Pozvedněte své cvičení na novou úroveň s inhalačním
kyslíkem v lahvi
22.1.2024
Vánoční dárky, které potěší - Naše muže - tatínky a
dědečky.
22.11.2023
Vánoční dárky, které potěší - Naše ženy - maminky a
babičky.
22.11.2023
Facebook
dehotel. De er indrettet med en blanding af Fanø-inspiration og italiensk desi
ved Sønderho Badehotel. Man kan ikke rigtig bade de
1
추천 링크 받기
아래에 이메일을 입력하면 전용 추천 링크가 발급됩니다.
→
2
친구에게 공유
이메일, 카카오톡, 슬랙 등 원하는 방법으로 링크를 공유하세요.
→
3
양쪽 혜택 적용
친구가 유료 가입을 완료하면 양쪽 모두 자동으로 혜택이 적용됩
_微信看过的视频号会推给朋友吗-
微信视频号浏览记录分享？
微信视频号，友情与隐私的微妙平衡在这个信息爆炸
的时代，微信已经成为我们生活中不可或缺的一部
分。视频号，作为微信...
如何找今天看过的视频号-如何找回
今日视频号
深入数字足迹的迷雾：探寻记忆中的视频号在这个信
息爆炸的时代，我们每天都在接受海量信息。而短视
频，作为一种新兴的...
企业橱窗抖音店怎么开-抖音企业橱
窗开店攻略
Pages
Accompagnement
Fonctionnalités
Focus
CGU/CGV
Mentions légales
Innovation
***
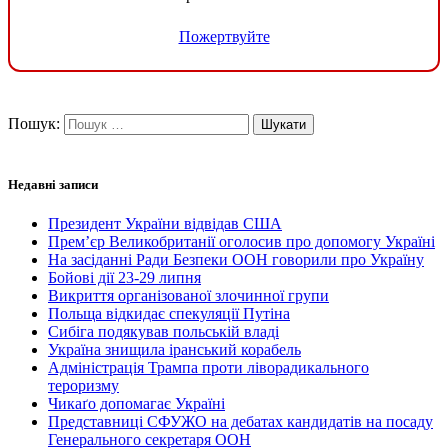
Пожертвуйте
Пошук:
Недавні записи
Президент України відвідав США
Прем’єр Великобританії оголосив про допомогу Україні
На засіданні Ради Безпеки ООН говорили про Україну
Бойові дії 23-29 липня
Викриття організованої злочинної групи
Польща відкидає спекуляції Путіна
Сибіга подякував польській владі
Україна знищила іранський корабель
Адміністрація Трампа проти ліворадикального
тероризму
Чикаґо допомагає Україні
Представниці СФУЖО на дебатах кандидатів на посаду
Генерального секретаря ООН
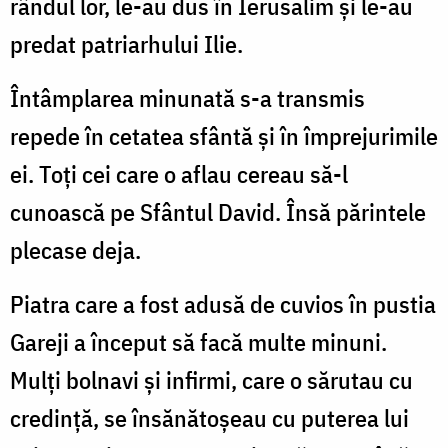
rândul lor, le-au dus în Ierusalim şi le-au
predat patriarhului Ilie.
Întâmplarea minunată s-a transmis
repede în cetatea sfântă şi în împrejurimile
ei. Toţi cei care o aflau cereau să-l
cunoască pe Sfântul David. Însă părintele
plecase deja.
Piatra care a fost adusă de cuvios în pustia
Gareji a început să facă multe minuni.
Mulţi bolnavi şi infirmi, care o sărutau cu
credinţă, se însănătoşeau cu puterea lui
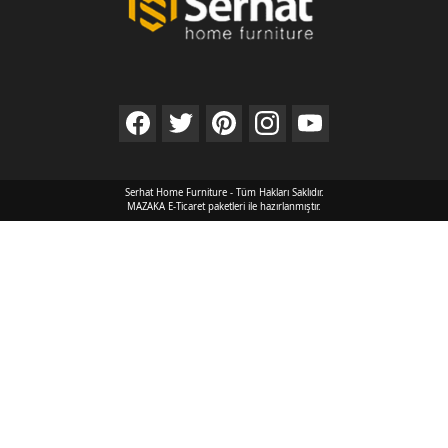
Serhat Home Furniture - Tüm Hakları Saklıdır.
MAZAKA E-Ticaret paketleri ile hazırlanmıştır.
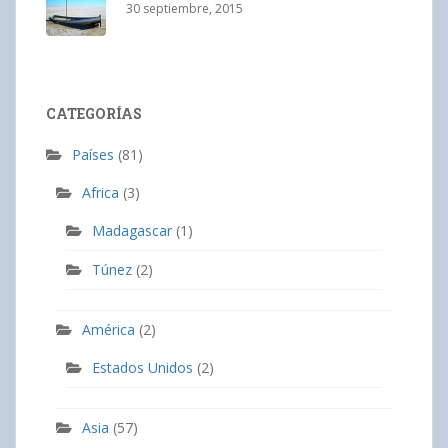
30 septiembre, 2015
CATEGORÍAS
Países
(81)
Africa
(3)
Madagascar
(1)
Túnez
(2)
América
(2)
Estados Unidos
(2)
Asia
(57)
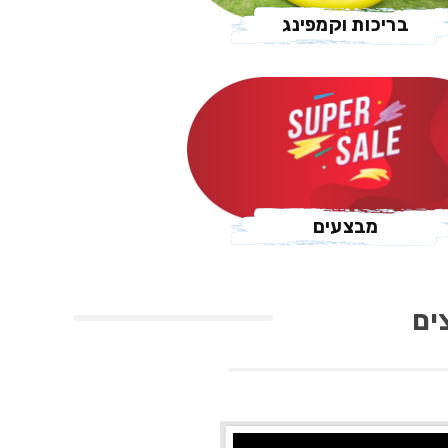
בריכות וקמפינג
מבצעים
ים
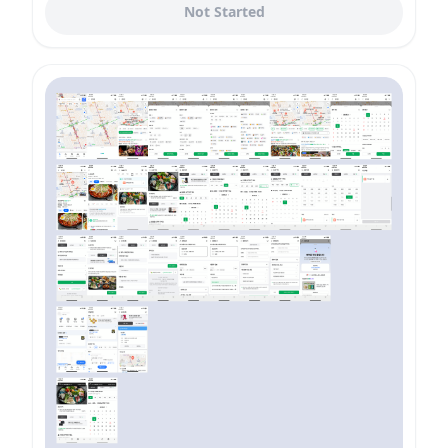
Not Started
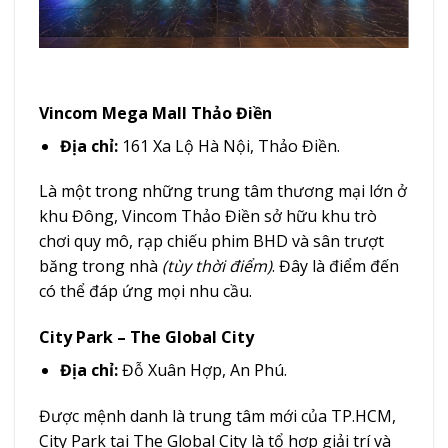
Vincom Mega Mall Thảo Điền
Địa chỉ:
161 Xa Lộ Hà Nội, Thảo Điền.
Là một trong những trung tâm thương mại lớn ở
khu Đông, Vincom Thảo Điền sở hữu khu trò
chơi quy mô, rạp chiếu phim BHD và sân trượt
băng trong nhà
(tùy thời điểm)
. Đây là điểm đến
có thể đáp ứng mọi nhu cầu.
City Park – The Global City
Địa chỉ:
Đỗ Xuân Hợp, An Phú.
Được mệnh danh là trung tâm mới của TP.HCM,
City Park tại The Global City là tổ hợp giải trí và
***
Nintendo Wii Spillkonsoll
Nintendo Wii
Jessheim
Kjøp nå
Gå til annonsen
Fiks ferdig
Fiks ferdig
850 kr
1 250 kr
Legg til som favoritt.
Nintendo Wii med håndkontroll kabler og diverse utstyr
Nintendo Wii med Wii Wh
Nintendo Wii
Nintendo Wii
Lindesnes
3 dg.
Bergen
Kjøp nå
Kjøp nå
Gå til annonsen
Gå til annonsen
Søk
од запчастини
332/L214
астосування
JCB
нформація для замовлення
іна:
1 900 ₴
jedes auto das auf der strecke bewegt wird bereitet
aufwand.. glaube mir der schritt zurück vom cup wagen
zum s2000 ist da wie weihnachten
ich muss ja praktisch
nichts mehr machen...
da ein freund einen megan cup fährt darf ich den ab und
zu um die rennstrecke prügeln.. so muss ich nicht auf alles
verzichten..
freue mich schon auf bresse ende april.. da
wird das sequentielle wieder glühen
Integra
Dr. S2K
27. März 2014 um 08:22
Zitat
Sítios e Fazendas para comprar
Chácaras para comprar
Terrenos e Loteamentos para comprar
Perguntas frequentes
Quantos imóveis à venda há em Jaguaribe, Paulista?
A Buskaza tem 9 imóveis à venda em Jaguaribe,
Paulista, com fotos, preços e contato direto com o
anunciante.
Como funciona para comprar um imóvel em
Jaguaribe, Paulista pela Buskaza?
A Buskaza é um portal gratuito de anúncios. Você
***
**EXERCISE AIM**:
Say, as a single number and nothing more, how many lines of the entries contain the word "Thảo".

**ANSWER TO THIS PROBLEM**:
3